TASK TO CARRY OUT: Wherever the word "tessuti" turns up in a line of the entries, copy that line.
*** Opening DATA SHOWN ***
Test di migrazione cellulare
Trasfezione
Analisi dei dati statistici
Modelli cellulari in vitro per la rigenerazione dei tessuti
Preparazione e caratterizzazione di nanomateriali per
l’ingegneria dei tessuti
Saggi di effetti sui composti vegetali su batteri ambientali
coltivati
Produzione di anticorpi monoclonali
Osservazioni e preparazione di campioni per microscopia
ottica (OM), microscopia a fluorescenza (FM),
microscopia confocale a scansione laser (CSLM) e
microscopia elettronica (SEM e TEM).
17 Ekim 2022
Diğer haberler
*** Closing DATA SHOWN ***
*** Opening DATA SHOWN ***
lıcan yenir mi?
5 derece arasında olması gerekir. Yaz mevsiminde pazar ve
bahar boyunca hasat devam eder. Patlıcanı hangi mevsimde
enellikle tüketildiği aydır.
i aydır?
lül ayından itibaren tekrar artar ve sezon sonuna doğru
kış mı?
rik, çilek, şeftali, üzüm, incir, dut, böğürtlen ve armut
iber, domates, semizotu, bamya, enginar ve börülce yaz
*** Closing DATA SHOWN ***
*** Opening DATA SHOWN ***
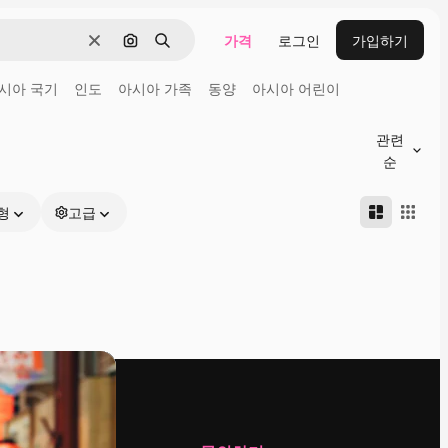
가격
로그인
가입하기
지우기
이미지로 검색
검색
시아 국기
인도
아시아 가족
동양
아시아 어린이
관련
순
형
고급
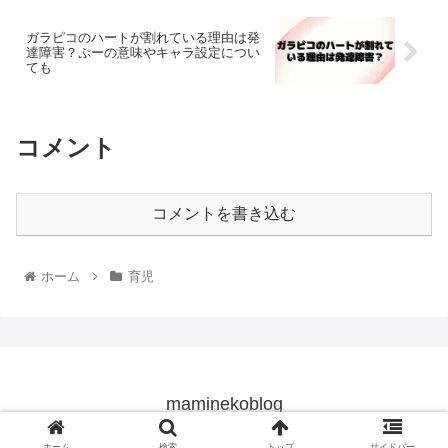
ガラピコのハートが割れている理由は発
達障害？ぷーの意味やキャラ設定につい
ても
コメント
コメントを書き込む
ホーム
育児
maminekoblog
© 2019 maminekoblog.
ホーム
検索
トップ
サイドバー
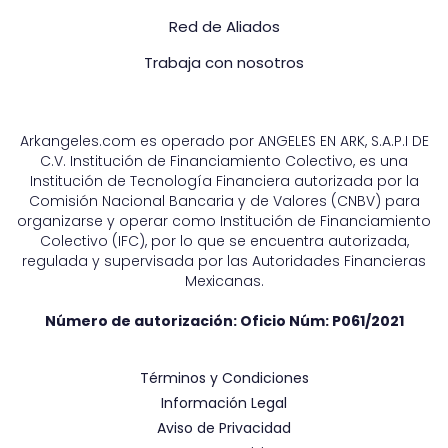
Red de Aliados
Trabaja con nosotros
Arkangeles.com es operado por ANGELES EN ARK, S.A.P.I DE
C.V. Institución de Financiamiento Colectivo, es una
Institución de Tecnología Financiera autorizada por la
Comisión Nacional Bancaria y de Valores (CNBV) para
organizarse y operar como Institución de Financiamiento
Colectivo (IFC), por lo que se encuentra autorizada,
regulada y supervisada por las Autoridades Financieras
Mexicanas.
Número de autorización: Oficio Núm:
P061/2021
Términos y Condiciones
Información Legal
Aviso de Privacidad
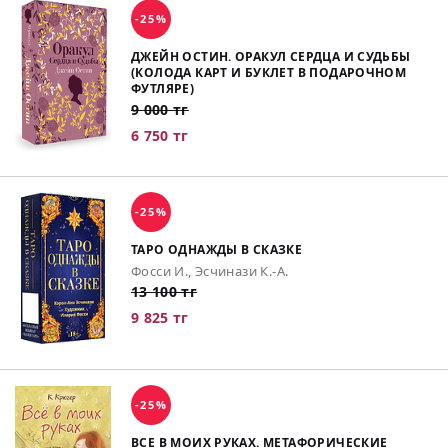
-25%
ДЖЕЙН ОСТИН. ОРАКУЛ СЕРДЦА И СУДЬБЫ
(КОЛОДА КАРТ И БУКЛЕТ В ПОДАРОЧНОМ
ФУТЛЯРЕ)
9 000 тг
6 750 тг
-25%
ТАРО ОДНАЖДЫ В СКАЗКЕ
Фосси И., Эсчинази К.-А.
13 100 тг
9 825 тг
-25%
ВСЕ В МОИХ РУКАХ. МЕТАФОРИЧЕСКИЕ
*** Closing DATA SHOWN ***
RESPONSE AREA:
Modelli cellulari in vitro per la rigenerazione dei tessuti
l’ingegneria dei tessuti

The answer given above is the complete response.